Number of Hispanic Muslim converts growing


By TARA DOOLEY

Copyright 2002 Houston Chronicle Religion Writer



http://www.chron.com/cs/CDA/story.hts/front/1537375



Huevos rancheros for breakfast; fasulye for dinner.



It was not an unusual menu that graced the table one

recent Thursday at Patricia El-Kassir's west Houston

home.



For El-Kassir, a Mexican-American convert to Islam,

starting the day with the Mexican egg breakfast and

ending it with a Lebanese meat-and-bean dinner meant

nothing more than the merging of cultures easily found

in Islam.



"One of the things that brought me to Islam, that I

think is so beautiful, is that Muslims come from all

nations," said El-Kassir, whose husband is a native of

Lebanon.



"You can be Mexican and be a Muslim and be happy," she

added. "You don't have to be torn between two things."



Though Muslims may live in all nations, when El-Kassir

first accepted Islam 16 years ago as a 15-year-old

student at Bellaire High School, she was one of few

Hispanic Muslims at Houston-area mosques, she said.

She didn't meet another Hispanic Muslim until she was

an adult living in Lebanon.



Now when El-Kassir looks around at local gatherings of

Muslims, she sees others with roots in Latin America.

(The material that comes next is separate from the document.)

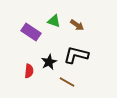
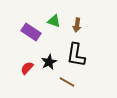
brown arrow: rotated 64 degrees clockwise
black L-shape: rotated 95 degrees counterclockwise
red semicircle: moved 2 px left, 3 px up; rotated 144 degrees counterclockwise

She even has friends with whom she can discuss the ins

and outs of halal meat in tamales.



"In the last couple of years, I know more and more

Muslims who are Hispanic," she said.



Some Hispanic Muslims in Houston say the general

public often assumes they are of Middle Eastern or

Pakistani origin because of their religion. But where

they once were an unrecognized "other" in demographic

studies of American Muslim communities, the number of

Hispanic converts to Islam is growing -- if

incrementally, some say.



"This phenomenon is quite old," said Sheikh Zoubir

Bouchikhi, Imam of the Islamic Society of Greater

Houston's Southeast mosque. Bouchikhi also teaches at

Masjid El Farouq, a west Houston mosque where

El-Kassir attends prayers and Quran classes.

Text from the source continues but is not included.